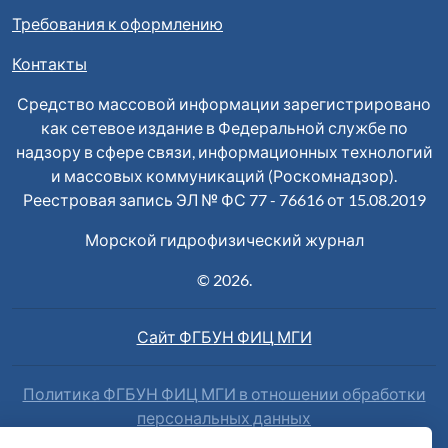
Требования к оформлению
Контакты
Средство массовой информации зарегистрировано
как сетевое издание в Федеральной службе по
надзору в сфере связи, информационных технологий
и массовых коммуникаций (Роскомнадзор).
Реестровая запись ЭЛ № ФС 77 - 76616 от 15.08.2019
Морской гидрофизический журнал
© 2026.
Сайт ФГБУН ФИЦ МГИ
Политика ФГБУН ФИЦ МГИ в отношении обработки
персональных данных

→ Task: In the data above, count the lines where the word "ФГБУН" appears; reply with the number only.

→ Solution to this task: 2